Cardinal Syn is the product of Kronos, the same company responsible for the abysmal PlayStation fighter Criticom and the mediocre Dark Rift for the N64. Cardinal Syn sticks to the Kronos model as a good-looking 3D fighter that offers nothing in the vein of innovative gameplay.
The game starts out with eight playable characters, but every time you beat the tournament mode the game unlocks a new playable character. It's got the usual modes of play we've come to expect from fighting games: tournament, vs., team battle, survival, and training mode. Cardinal Syn, as far as gameplay features go, is fairly standard. The only crazy things outside the norm are the in-game hazards and treasure chests. The hazards include things such as a mining car that rumbles down the tracks, which you and your opponent happen to be fighting on, or a giant snowball that crashes down a nearby mountain. The levels also have various treasure chests lying about that contain health, added strength, and bombs that damage your character.

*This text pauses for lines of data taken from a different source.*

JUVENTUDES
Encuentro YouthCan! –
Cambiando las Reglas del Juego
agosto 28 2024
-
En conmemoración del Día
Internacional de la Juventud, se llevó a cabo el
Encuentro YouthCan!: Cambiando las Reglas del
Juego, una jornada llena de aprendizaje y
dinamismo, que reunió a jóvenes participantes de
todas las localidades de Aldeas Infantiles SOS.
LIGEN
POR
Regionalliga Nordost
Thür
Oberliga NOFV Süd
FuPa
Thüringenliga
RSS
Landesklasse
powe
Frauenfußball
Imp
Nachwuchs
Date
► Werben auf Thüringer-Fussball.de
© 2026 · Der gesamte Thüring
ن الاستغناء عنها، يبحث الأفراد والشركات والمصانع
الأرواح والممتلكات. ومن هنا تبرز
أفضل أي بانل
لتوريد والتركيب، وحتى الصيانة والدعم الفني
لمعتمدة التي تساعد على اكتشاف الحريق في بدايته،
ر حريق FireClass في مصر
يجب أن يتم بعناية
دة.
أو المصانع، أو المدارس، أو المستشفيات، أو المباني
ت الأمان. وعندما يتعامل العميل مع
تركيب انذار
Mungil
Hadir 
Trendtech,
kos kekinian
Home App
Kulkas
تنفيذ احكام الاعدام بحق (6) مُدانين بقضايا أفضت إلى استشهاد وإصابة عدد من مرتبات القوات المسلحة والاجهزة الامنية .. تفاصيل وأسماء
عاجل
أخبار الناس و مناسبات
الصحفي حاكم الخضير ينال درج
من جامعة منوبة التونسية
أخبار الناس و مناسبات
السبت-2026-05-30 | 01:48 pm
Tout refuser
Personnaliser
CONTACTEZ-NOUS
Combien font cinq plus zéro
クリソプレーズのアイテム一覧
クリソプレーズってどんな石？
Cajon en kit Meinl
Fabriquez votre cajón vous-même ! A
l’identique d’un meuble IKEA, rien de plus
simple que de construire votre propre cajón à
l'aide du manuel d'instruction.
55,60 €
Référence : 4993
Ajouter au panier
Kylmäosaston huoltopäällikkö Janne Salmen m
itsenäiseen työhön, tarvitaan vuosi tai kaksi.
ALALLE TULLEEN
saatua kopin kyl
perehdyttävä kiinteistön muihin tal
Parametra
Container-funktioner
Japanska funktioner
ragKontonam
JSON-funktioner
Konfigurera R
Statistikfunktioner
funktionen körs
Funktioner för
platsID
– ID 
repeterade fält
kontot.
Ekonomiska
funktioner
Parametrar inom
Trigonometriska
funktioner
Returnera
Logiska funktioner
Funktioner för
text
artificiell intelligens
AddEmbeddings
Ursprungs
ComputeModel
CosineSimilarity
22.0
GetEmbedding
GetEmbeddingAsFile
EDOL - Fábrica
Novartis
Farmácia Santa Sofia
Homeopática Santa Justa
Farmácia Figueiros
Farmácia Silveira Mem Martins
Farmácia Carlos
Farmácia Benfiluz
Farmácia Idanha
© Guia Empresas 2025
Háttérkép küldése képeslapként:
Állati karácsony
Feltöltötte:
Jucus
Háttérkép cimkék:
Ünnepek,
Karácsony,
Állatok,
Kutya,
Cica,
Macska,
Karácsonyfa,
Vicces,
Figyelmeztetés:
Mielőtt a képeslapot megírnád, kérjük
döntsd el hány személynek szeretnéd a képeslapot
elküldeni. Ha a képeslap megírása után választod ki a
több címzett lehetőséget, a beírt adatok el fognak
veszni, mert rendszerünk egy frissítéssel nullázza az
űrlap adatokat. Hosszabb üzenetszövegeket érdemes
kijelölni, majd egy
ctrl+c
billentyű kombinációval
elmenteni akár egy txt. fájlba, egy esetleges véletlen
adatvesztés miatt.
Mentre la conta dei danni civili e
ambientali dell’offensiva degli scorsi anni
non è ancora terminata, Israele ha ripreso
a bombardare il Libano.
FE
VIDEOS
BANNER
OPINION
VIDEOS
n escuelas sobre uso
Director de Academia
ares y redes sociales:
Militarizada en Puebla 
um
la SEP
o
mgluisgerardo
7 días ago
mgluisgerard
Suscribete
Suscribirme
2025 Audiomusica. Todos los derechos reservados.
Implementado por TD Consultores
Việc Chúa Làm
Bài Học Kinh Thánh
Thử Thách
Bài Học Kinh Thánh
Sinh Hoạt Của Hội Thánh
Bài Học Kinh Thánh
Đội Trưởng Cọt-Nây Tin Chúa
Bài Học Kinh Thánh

Visually, Cardinal Syn is quite appealing. The characters and the 3D arenas that they fight in are incredibly detailed. The motion of the characters is a little fast but looks fairly fluid. That mixed with snazzy lighting effects gives Cardinal Syn a very clean look. All of this is seen from a camera angle that for most of the time is a side view, although sometimes the view is obscured for a frustrating second or two when a piece of the background gets in the way. The music and sound effects fit the medieval theme of the game quite well. With the clashing of swords and over-the-top modern gothic music, the game sounds noticeably rich.
The AI of the computer-controlled fighters is just plain poor. They run through preset patterns that you can see even after only a short time playing, and once you've learned the patterns, you simply create a pattern that counters theirs. Needless to say, this becomes incredibly boring. Even on the hardest setting the gameplay is composed of knocking your opponent down and trying to keep him there. Otherwise he gets up and starts this seemingly endless barrage of high and low attacks.
Cardinal Syn has some nice graphics and sound to set it apart from other games in the genre, at least on the surface. But once all is said and done, with its typical weapon-based fighting system that plays like Soul Blade and Dynasty Warriors, Cardinal Syn just ends up coming off as another 3D fighting game knockoff.